Mengherankan, bahkan kuda berkacamata di seantero BMR
barangkali mampu melihat rusaknya kebijakan dan praktek jurnalistik di
redaksi Radar Totabuan; pula bagaimana
sistem yang dibanggakan telah diadopsi media lain di Sulut itu, adalah tindak pemerasan
berkedok institusi penerbitan. Cuma Idham Malewa dan segelintir wartawan di Grup
MP yang tampaknya masih masyuk dengan imajinasi dan halusinasi bahwa mereka tetap
mengkhimati jurnalisme yang semestinya. Jadi, mau pakai kacamata kuda kek, kacamata hitam kek, atau kacamata selam kek,
sepanjang yang ditulis berdasar fakta dan bukti, yang keberatan silahkan
membantah dengan fakta dan bukti yang lebih sahih.

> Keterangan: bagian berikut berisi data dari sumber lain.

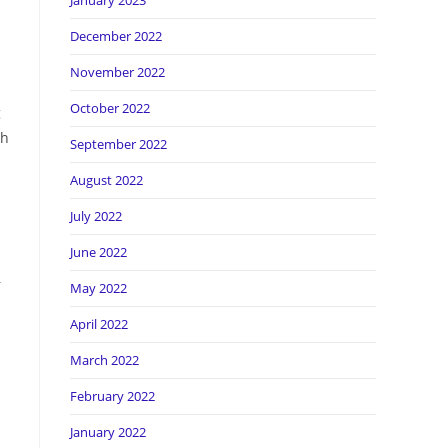
January 2023
December 2022
November 2022
October 2022
g
ch
September 2022
August 2022
July 2022
June 2022
—
May 2022
April 2022
March 2022
February 2022
January 2022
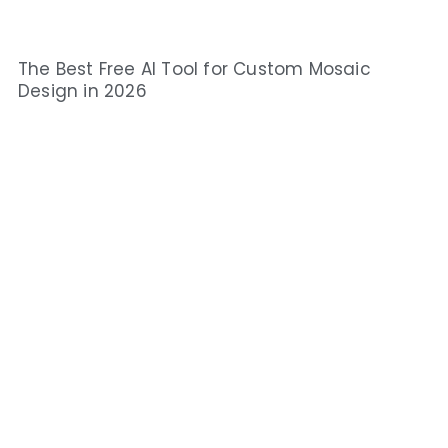
The Best Free AI Tool for Custom Mosaic
Design in 2026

Bantahan dengan fakta-fakta dan bukti kokoh itu yang justru
saya nanti-nantikan. Walau, saya tahu persis, penantian itu bagai ‘’menunggu
Godot’’ yang tak pernah tiba.***
Singkatan dan Istilah
yang Digunakan:
BB: BlakcBerry; BBM: BlackBerry Messenger; BC: Broadcast; bbi: Berita Berbayar Iklan; bbk:
Berita Berbayar Koran; BMR: Bolaang
Mongondow Raya; Kapolda: Kepala
Kepolisian Daerah; Korlip:
Koordinator Liputan; MK: Mahkamah
Konstitusi; MP: Manado Post; SARA: Suku, Agama, Ras, dan Antar
Golongan; SMS: Short Message; Sulut: Sulawesi Utara; dan TKP: Tempat Kejadian Perkara.